Although Siri has been part of iOS for a number of years, it was not until the introduction of iOS 10 that some of the power of Siri was made available to app developers through SiriKit. Initially limited to particular categories of app, SiriKit has since extended to allow Siri functionality to be built into apps of any type.
The purpose of SiriKit is to allow key areas of application functionality to be accessed via voice commands through the Siri interface. An app designed to send messages, for example, may be integrated into Siri to allow messages to be composed and sent using voice commands. Similarly, a time management app might use SiriKit to allow entries to be made in the Reminders app.
This chapter will provide an overview of SiriKit and outline the ways in which apps are configured to integrate SiriKit support.
Siri and SiriKit
Most iOS users will no doubt be familiar with Siri, Apple’s virtual digital assistant. Pressing and holding the home button, or saying “Hey Siri” launches Siri and allows a range of tasks to be performed by speaking in a conversational manner.
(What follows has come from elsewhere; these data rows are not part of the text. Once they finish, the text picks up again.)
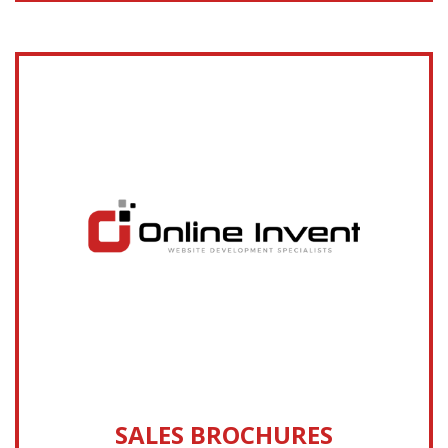
SALES BROCHURES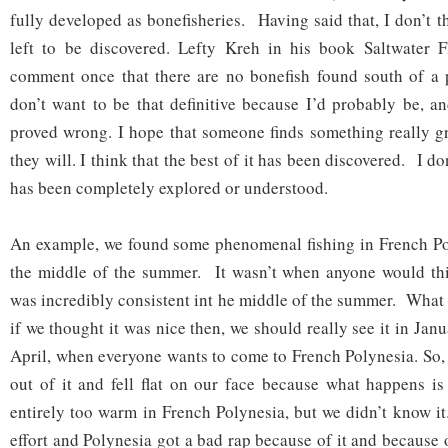
fully developed as bonefisheries. Having said that, I don’t t
left to be discovered. Lefty Kreh in his book Saltwater 
comment once that there are no bonefish found south of a p
don’t want to be that definitive because I’d probably be, a
proved wrong. I hope that someone finds something really gre
they will. I think that the best of it has been discovered. I don
has been completely explored or understood.
An example, we found some phenomenal fishing in French Pol
the middle of the summer. It wasn’t when anyone would thin
was incredibly consistent int he middle of the summer. What 
if we thought it was nice then, we should really see it in Jan
April, when everyone wants to come to French Polynesia. So,
out of it and fell flat on our face because what happens is
entirely too warm in French Polynesia, but we didn’t know it
effort and Polynesia got a bad rap because of it and because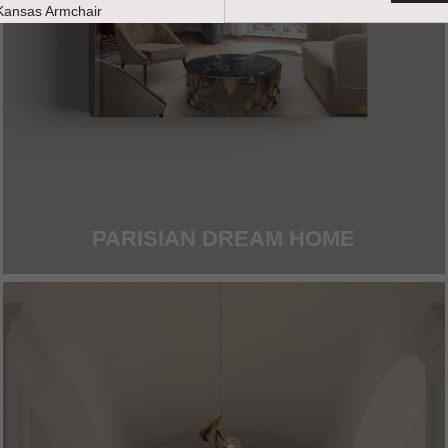
PARISIAN DREAM HOME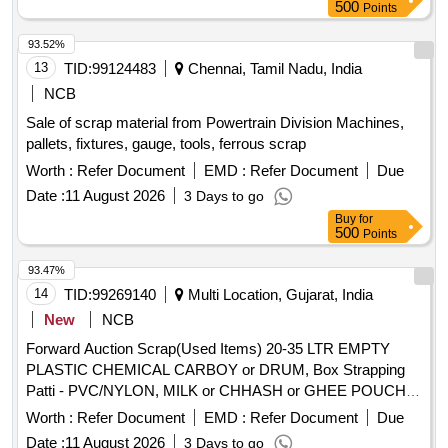
conditions and are to be taken as is, where is. water
500
Points
measures. Location- [Bin No- 261, Left Side of Road No- 2].
purifiers, shoe polishing machines, floor cleaning machines,
HSN Code- 72044900. GST- 18 Percent. Note- Delivery on
washing machines, water pressure machines, water
93.52%
actual Weighment basis only. Special Note: Overload of the
dispensers, vacuum cleaners, induction stoves, water
13
TID:
99124483
Chennai, Tamil Nadu, India
carrying capacity of the vehicle will not be permitted at the
boilers, electric irons, miscellaneous machines
NCB
time of taking delivery as per MV Act 1988
Sale of scrap material from Powertrain Division Machines,
pallets, fixtures, gauge, tools, ferrous scrap
Worth :
Refer Document
EMD :
Refer Document
Due
Date :
11 August 2026
3 Days to go
Buy
for
500
Points
93.47%
14
TID:
99269140
Multi Location, Gujarat, India
New
NCB
Forward Auction Scrap(Used Items) 20-35 LTR EMPTY
PLASTIC CHEMICAL CARBOY or DRUM, Box Strapping
Patti - PVC/NYLON, MILK or CHHASH or GHEE POUCH
or BUTTER LINER, 10 LTR SCRAP, PLASTIC CARBOYS,
Worth :
Refer Document
EMD :
Refer Document
Due
200, 500ML 5L MILK or CHACH REJECTED ROLLS,
Date :
11 August 2026
3 Days to go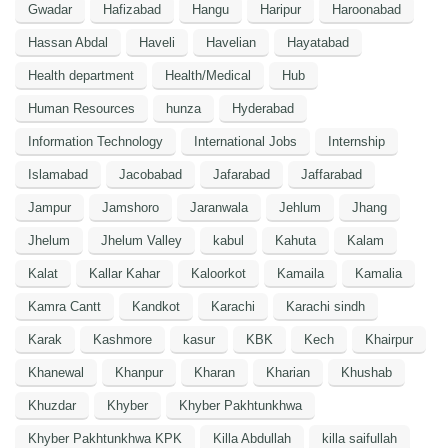
Gwadar
Hafizabad
Hangu
Haripur
Haroonabad
Hassan Abdal
Haveli
Havelian
Hayatabad
Health department
Health/Medical
Hub
Human Resources
hunza
Hyderabad
Information Technology
International Jobs
Internship
Islamabad
Jacobabad
Jafarabad
Jaffarabad
Jampur
Jamshoro
Jaranwala
Jehlum
Jhang
Jhelum
Jhelum Valley
kabul
Kahuta
Kalam
Kalat
Kallar Kahar
Kaloorkot
Kamaila
Kamalia
Kamra Cantt
Kandkot
Karachi
Karachi sindh
Karak
Kashmore
kasur
KBK
Kech
Khairpur
Khanewal
Khanpur
Kharan
Kharian
Khushab
Khuzdar
Khyber
Khyber Pakhtunkhwa
Khyber Pakhtunkhwa KPK
Killa Abdullah
killa saifullah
Selecting the playback of a favorite song, asking for turn-by-turn directions to a location or requesting information about the weather are all examples of tasks that Siri can perform in response to voice commands.
When an app integrates with SiriKit, Siri handles all of the tasks associated with communicating with the user and interpreting the meaning and context of the user’s words. Siri then packages up the user’s request into an intent and passes it to the iOS app. It is then the responsibility of the iOS app to verify that enough information has been provided in the intent to perform the task and to instruct Siri to request any missing information. Once the intent contains all of the necessary data, the app performs the requested task and notifies Siri of the results. These results will be presented either by Siri or within the iOS app itself.
SiriKit Domains
When initially introduced, SiriKit could only be used with apps to perform tasks that fit into narrowly defined categories, also referred to as domains. With the release of iOS 10, Siri could only be used by apps when performing tasks that fit into one or more of the following domains:
- Messaging
- Notes and Lists
- Payments
- Visual Codes
- Photos
- Workouts
- Ride Booking
- CarPlay
- Car Commands
- VoIP Calling
- Restaurant Reservations
- Media
If your app fits into one of these domains then this is still the recommended approach to performing Siri integration. If, on the other hand, your app does not have a matching domain, SiriKit can now be integrated using custom Siri Shortcuts.
Siri Shortcuts
Siri Shortcuts allow frequently performed activities within an app to be stored as a shortcut and triggered via Siri using a pre-defined phrase. If a user regularly checked a specific stock price within a financial app, for example, that task could be saved as a shortcut and performed at any time via Siri voice command without the need to manually launch the app. Although lacking the power and flexibility of SiriKit domain-based integration, Siri Shortcuts provide a way for key features to be made accessible via Siri for apps that would otherwise be unable to provide any Siri integration.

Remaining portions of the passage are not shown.